THE INFORMATION IN THIS ARTICLE APPLIES TO:
- EFT Arcus
QUESTION
Can my EFT Arcus implementation be attacked by the Azure Stack vulnerabilities?
ANSWER
No. EFT Arcus does not use Azure Stack Hub integrated system.
A security company called CheckPoint purposefully attempts to exploit popular software to identify vulnerabilities and notify the software developers to patch it before customers' systems are attacked. They successfully infiltrated the Azure Stack, then informed Microsoft of the vulnerability, and Microsoft promptly patched the software before any customers were affected.
MORE INFORMATION
The exploits are described at the links below:
CVE-2019-1372 | Azure Stack Remote Code Execution Vulnerability
A remote code execution vulnerability exists when Azure Stack fails to check the length of a buffer prior to copying memory to it. An attacker who successfully exploited this vulnerability could allow an unprivileged function run by the user to execute code in the context of NT AUTHORITY\system thereby escaping the Sandbox. The security update addresses the vulnerability by ensuring that Azure Stack sanitizes user inputs.

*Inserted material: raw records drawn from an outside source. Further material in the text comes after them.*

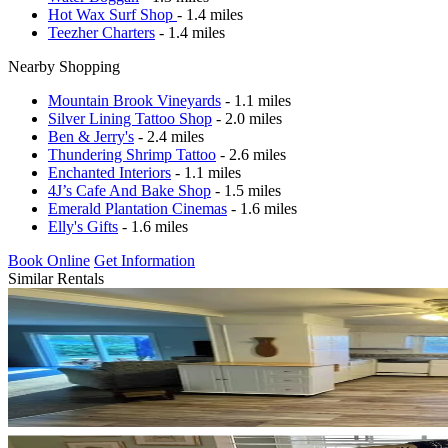
Hot Wax Surf Shop
- 1.4 miles
Teezher Charters
- 1.4 miles
Nearby Shopping
Mountain Brook Vineyards
- 1.1 miles
Silver Lining Tattoo Shop
- 2.0 miles
Ben & Jerry's
- 2.4 miles
Thundering Shrimp Tattoo
- 2.6 miles
Enchanted Interiors
- 1.1 miles
4J’s Cafe And Bake Shop
- 1.5 miles
Emerald Plantation Cinemas
- 1.6 miles
Elly's Gifts
- 1.6 miles
Book Online
Get Information
Similar Rentals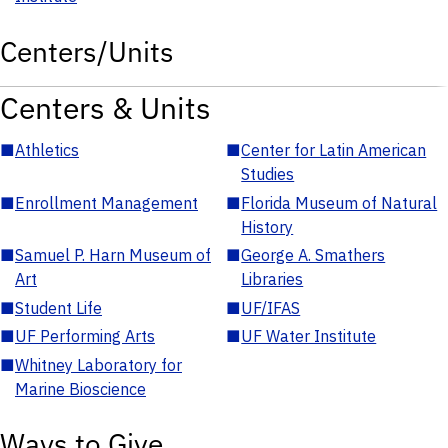
Centers/Units
Centers & Units
■
Athletics
■
Center for Latin American
Studies
■
Enrollment Management
■
Florida Museum of Natural
History
■
Samuel P. Harn Museum of
■
George A. Smathers
Art
Libraries
■
Student Life
■
UF/IFAS
■
UF Performing Arts
■
UF Water Institute
■
Whitney Laboratory for
Marine Bioscience
Ways to Give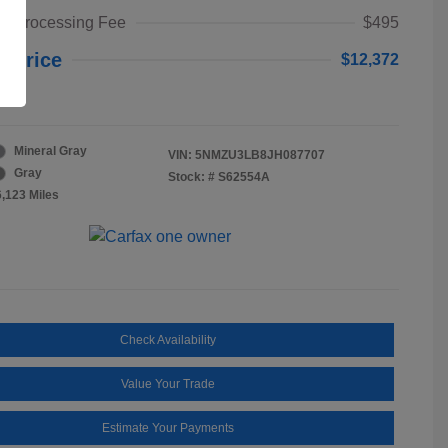
t Processing Fee
$495
y Price
$12,372
re
Mineral Gray
VIN:
5NMZU3LB8JH087707
Gray
Stock: #
S62554A
6,123 Miles
Check Availability
Value Your Trade
Estimate Your Payments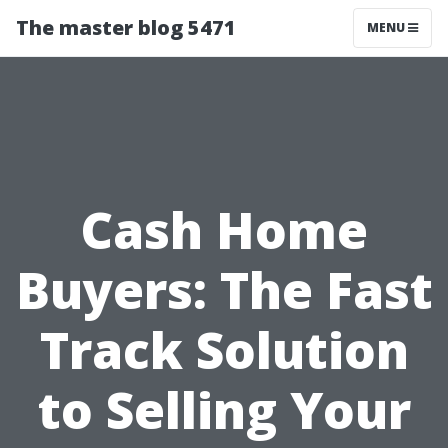
The master blog 5471
MENU
Cash Home
Buyers: The Fast
Track Solution
to Selling Your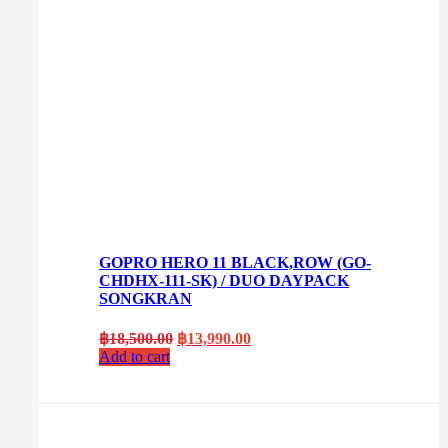
GOPRO HERO 11 BLACK,ROW (GO-
CHDHX-111-SK) / DUO DAYPACK
SONGKRAN
Original
Current
฿
18,500.00
฿
13,990.00
price
price
Add to cart
was:
is:
฿18,500.00.
฿13,990.00.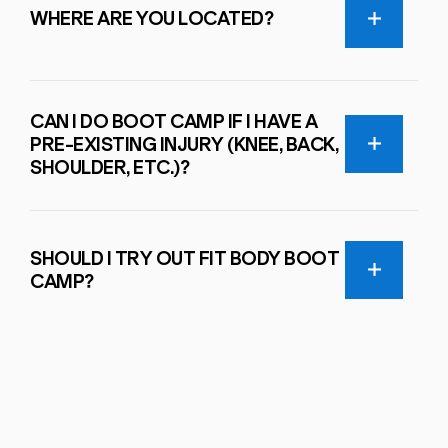
WHERE ARE YOU LOCATED?
CAN I DO BOOT CAMP IF I HAVE A
PRE-EXISTING INJURY (KNEE, BACK,
SHOULDER, ETC.)?
SHOULD I TRY OUT FIT BODY BOOT
CAMP?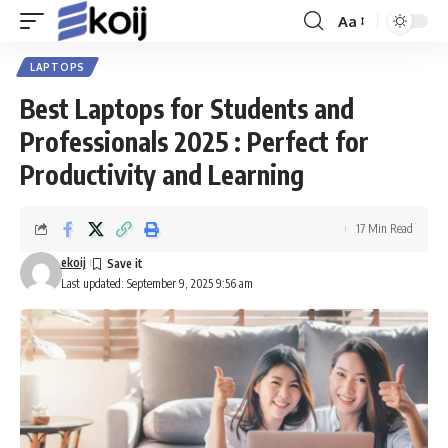
Aa
Font
Resizer
LAPTOPS
Best Laptops for Students and
Professionals 2025 : Perfect for
Productivity and Learning
17 Min Read
ekoij
Last updated: September 9, 2025 9:56 am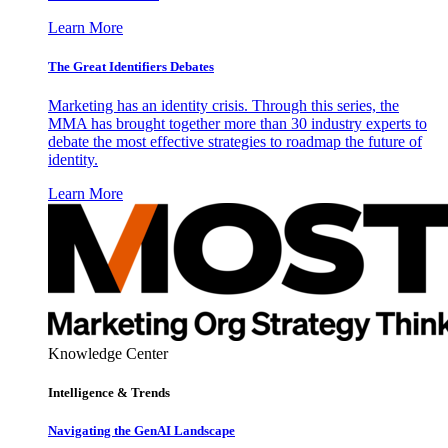
Learn More
The Great Identifiers Debates
Marketing has an identity crisis. Through this series, the
MMA has brought together more than 30 industry experts to
debate the most effective strategies to roadmap the future of
identity.
Learn More
Knowledge Center
Intelligence & Trends
Navigating the GenAI Landscape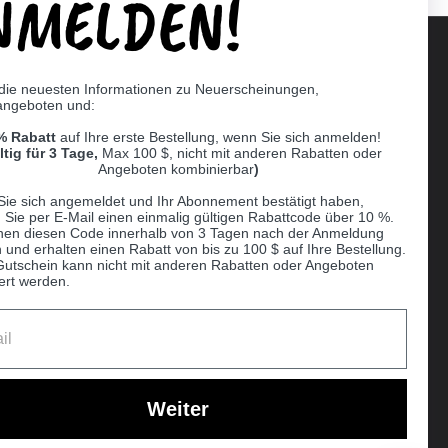
NMELDEN!
 die neuesten Informationen zu Neuerscheinungen,
angeboten und:
Supported payment methods
% Rabatt
auf Ihre erste Bestellung, wenn Sie sich anmelden!
er
ltig für 3 Tage,
Max 100 $, nicht mit anderen Rabatten oder
Angeboten kombinierbar
)
Sie sich angemeldet und Ihr Abonnement bestätigt haben,
n Sie per E-Mail einen einmalig gültigen Rabattcode über 10 %.
nen diesen Code innerhalb von 3 Tagen nach der Anmeldung
 und erhalten einen Rabatt von bis zu 100 $ auf Ihre Bestellung.
Gutschein kann nicht mit anderen Rabatten oder Angeboten
ert werden.
Ball
Weiter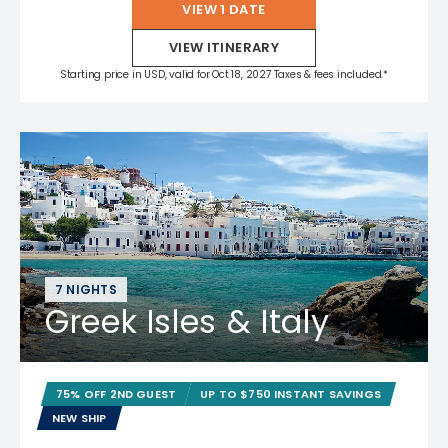
VIEW 1 DATE
VIEW ITINERARY
Starting price in USD, valid for Oct 18, 2027 Taxes & fees included.*
7 NIGHTS
Greek Isles & Italy
75% OFF 2ND GUEST
UP TO $750 INSTANT SAVINGS
NEW SHIP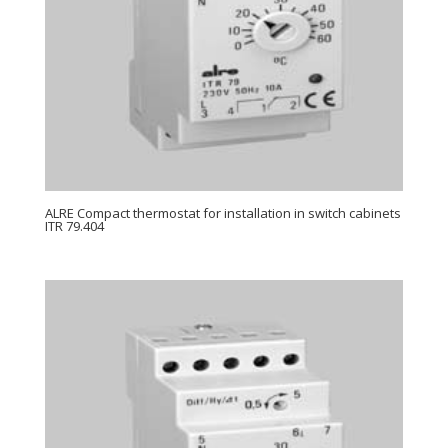
ALRE Compact thermostat for installation in switch cabinets
ITR 79.404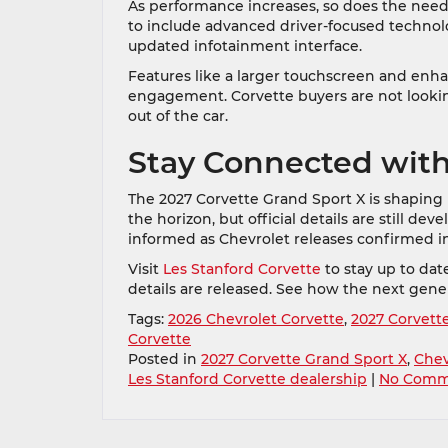
As performance increases, so does the need 
to include advanced driver-focused technol
updated infotainment interface.
Features like a larger touchscreen and enhan
engagement. Corvette buyers are not lookin
out of the car.
Stay Connected with
The 2027 Corvette Grand Sport X is shaping
the horizon, but official details are still de
informed as Chevrolet releases confirmed i
Visit
Les Stanford Corvette
to stay up to da
details are released. See how the next gen
Tags:
2026 Chevrolet Corvette
,
2027 Corvett
Corvette
Posted in
2027 Corvette Grand Sport X
,
Chev
Les Stanford Corvette dealership
|
No Comm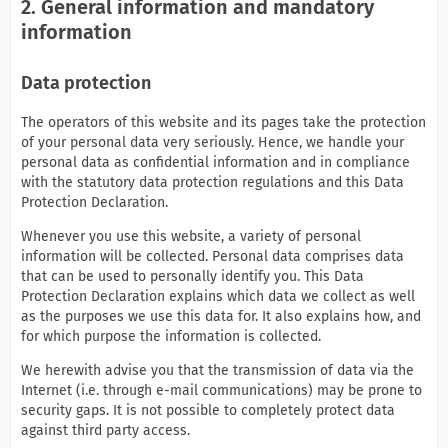
2. General information and mandatory
information
Data protection
The operators of this website and its pages take the protection
of your personal data very seriously. Hence, we handle your
personal data as confidential information and in compliance
with the statutory data protection regulations and this Data
Protection Declaration.
Whenever you use this website, a variety of personal
information will be collected. Personal data comprises data
that can be used to personally identify you. This Data
Protection Declaration explains which data we collect as well
as the purposes we use this data for. It also explains how, and
for which purpose the information is collected.
We herewith advise you that the transmission of data via the
Internet (i.e. through e-mail communications) may be prone to
security gaps. It is not possible to completely protect data
against third party access.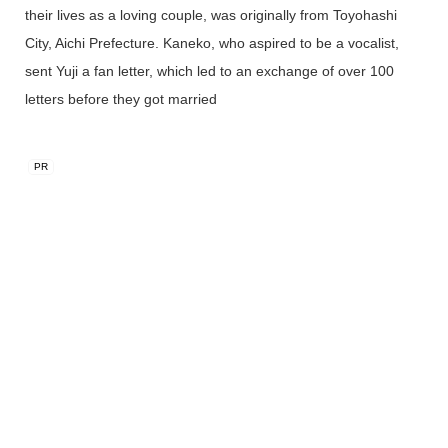
their lives as a loving couple, was originally from Toyohashi
City, Aichi Prefecture. Kaneko, who aspired to be a vocalist,
sent Yuji a fan letter, which led to an exchange of over 100
letters before they got married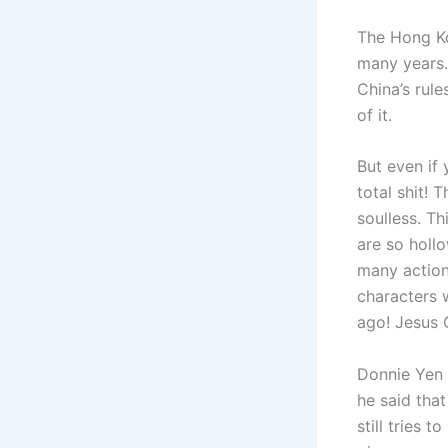
The Hong Ko
many years.
China’s rul
of it.
But even if 
total shit! 
soulless. Th
are so holl
many action 
characters 
ago! Jesus 
Donnie Yen 
he said that
still tries 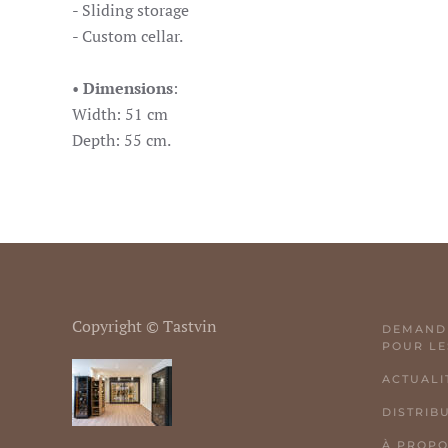
- Sliding storage
- Custom cellar.
•
Dimensions
:
Width: 51 cm
Depth: 55 cm.
Copyright © Tastvin
DEMANDE
POUR LE
ACTUALI
DISTRIB
À PROP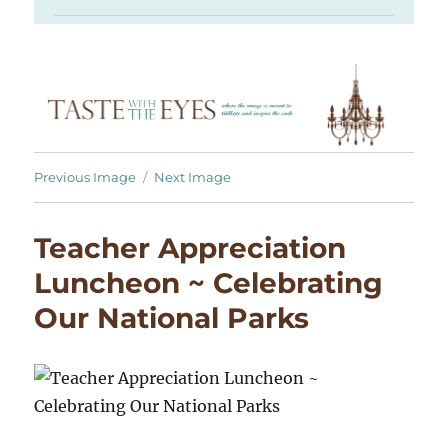
Previous Image
Next Image
Teacher Appreciation
Luncheon ~ Celebrating
Our National Parks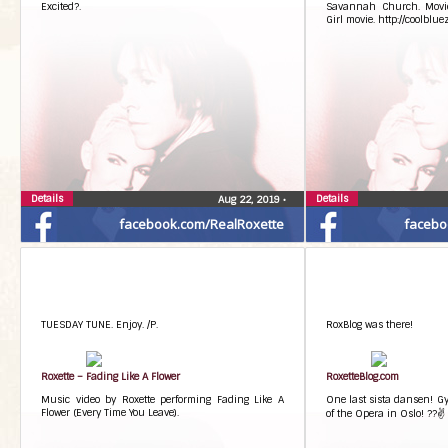
Excited?.
Savannah Church. Movi
Girl movie. http://coolblu
Details
Details
Aug 22, 2019
•
facebook.com/RealRoxette
facebo
TUESDAY TUNE. Enjoy. /P.
RoxBlog was there!
Roxette – Fading Like A Flower
RoxetteBlog.com
Music video by Roxette performing Fading Like A
One last sista dansen! Gyl
Flower (Every Time You Leave).
of the Opera in Oslo! ??✌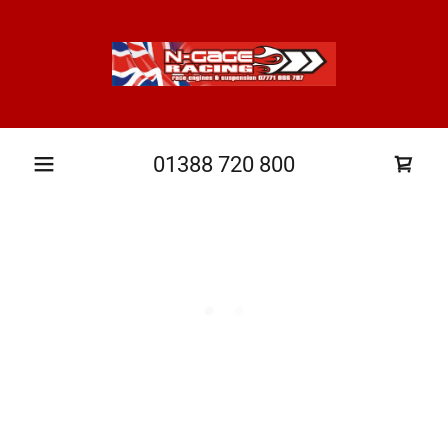
01388 720 800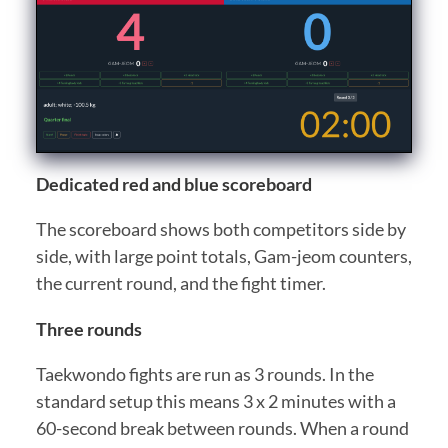
Dedicated red and blue scoreboard
The scoreboard shows both competitors side by
side, with large point totals, Gam-jeom counters,
the current round, and the fight timer.
Three rounds
Taekwondo fights are run as 3 rounds. In the
standard setup this means 3 x 2 minutes with a
60-second break between rounds. When a round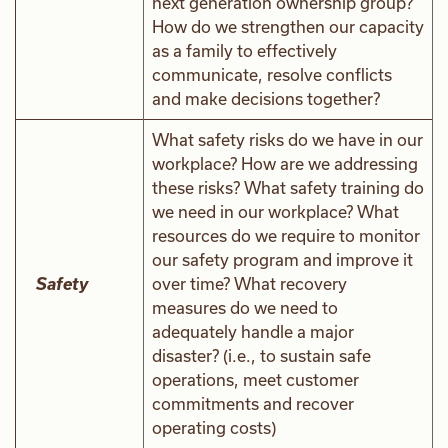
next generation ownership group?
How do we strengthen our capacity
as a family to effectively
communicate, resolve conflicts
and make decisions together?
What safety risks do we have in our
workplace? How are we addressing
these risks? What safety training do
we need in our workplace? What
resources do we require to monitor
our safety program and improve it
Safety
over time? What recovery
measures do we need to
adequately handle a major
disaster? (i.e., to sustain safe
operations, meet customer
commitments and recover
operating costs)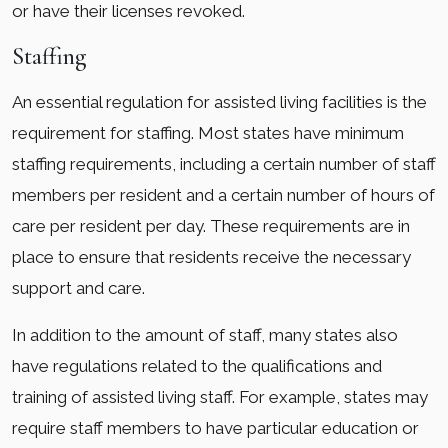
or have their licenses revoked.
Staffing
An essential regulation for assisted living facilities is the
requirement for staffing. Most states have minimum
staffing requirements, including a certain number of staff
members per resident and a certain number of hours of
care per resident per day. These requirements are in
place to ensure that residents receive the necessary
support and care.
In addition to the amount of staff, many states also
have regulations related to the qualifications and
training of assisted living staff. For example, states may
require staff members to have particular education or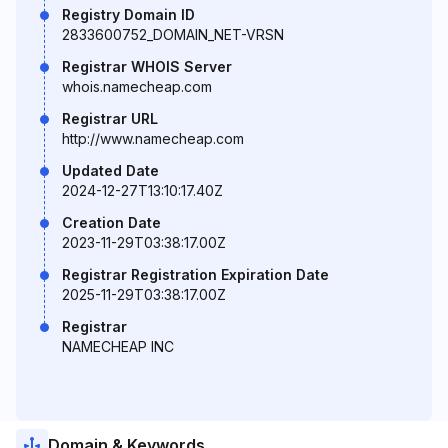
Registry Domain ID
2833600752_DOMAIN_NET-VRSN
Registrar WHOIS Server
whois.namecheap.com
Registrar URL
http://www.namecheap.com
Updated Date
2024-12-27T13:10:17.40Z
Creation Date
2023-11-29T03:38:17.00Z
Registrar Registration Expiration Date
2025-11-29T03:38:17.00Z
Registrar
NAMECHEAP INC
Domain & Keywords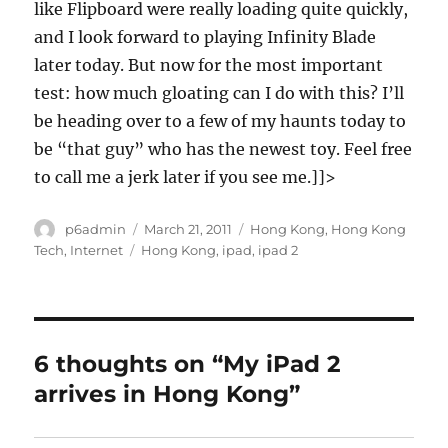
like Flipboard were really loading quite quickly,
and I look forward to playing Infinity Blade
later today. But now for the most important
test: how much gloating can I do with this? I’ll
be heading over to a few of my haunts today to
be “that guy” who has the newest toy. Feel free
to call me a jerk later if you see me.]]>
Author
Posted
Categories
p6admin
March 21, 2011
Hong Kong
,
Hong Kong
on
Tags
Tech
,
Internet
Hong Kong
,
ipad
,
ipad 2
6 thoughts on “My iPad 2
arrives in Hong Kong”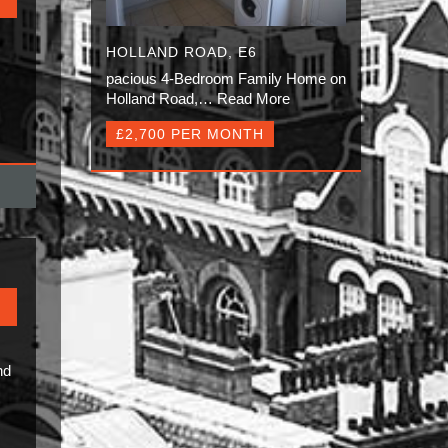
HOLLAND ROAD, E6
pacious 4-Bedroom Family Home on
Holland Road,…
Read More
£2,700 PER MONTH
nd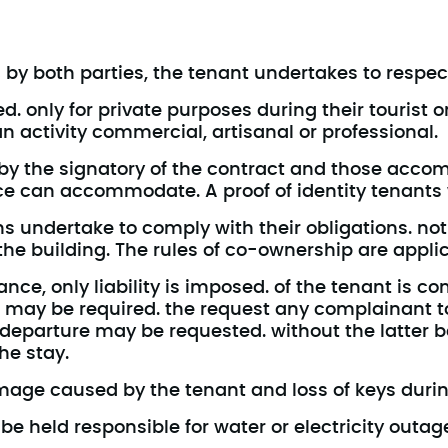
 by both parties, the tenant undertakes to respect
. only for private purposes during their tourist o
n activity commercial, artisanal or professional.
 the signatory of the contract and those accomp
e can accommodate. A proof of identity tenants wil
 undertake to comply with their obligations. no
 the building. The rules of co-ownership are appli
nce, only liability is imposed. of the tenant is co
may be required. the request any complainant t
 departure may be requested. without the latter b
he stay.
amage caused by the tenant and loss of keys durin
e held responsible for water or electricity outag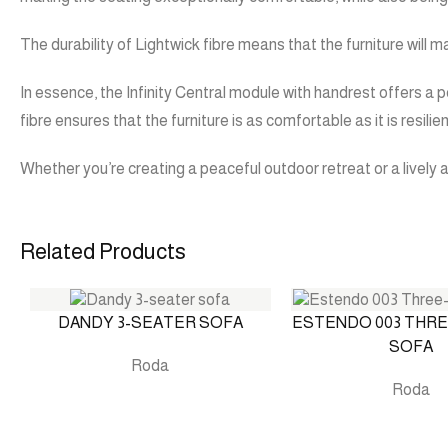
The durability of Lightwick fibre means that the furniture will 
In essence, the Infinity Central module with handrest offers a p
fibre ensures that the furniture is as comfortable as it is resilien
Whether you’re creating a peaceful outdoor retreat or a lively a
Related Products
DANDY 3-SEATER SOFA
ESTENDO 003 THR
SOFA
Roda
Roda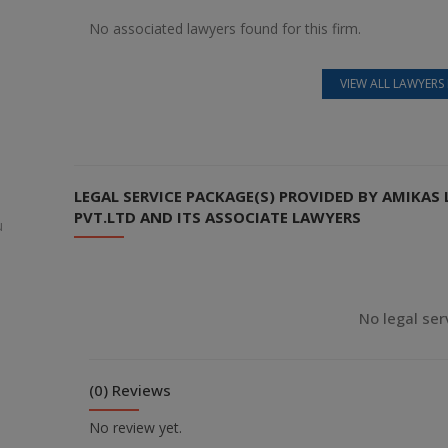
No associated lawyers found for this firm.
VIEW ALL LAWYERS 
LEGAL SERVICE PACKAGE(S) PROVIDED BY AMIKA
PVT.LTD AND ITS ASSOCIATE LAWYERS
u
No legal ser
(0) Reviews
No review yet.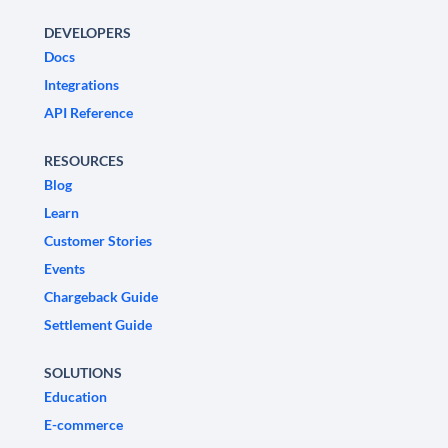
DEVELOPERS
Docs
Integrations
API Reference
RESOURCES
Blog
Learn
Customer Stories
Events
Chargeback Guide
Settlement Guide
SOLUTIONS
Education
E-commerce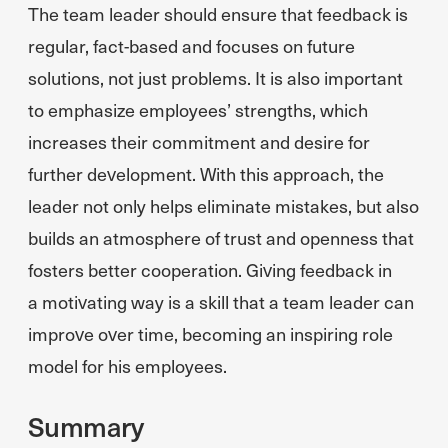
The team leader should ensure that feedback is
regular, fact-based and focuses on future
solutions, not just problems. It is also important
to emphasize employees’ strengths, which
increases their commitment and desire for
further development. With this approach, the
leader not only helps eliminate mistakes, but also
builds an atmosphere of trust and openness that
fosters better cooperation. Giving feedback in
a motivating way is a skill that a team leader can
improve over time, becoming an inspiring role
model for his employees.
Summary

CVE-2019-1234 | Azure Stack Spoofing Vulnerability
A spoofing vulnerability exists when Azure Stack fails to validate certain requests. An attacker who successfully exploited the vulnerability could make requests to internal Azure Stack resources. An attacker could exploit the vulnerability by sending a specially crafted request to the Azure Stack user portal. The update addresses the vulnerability by changing how Azure Stack handles certain requests.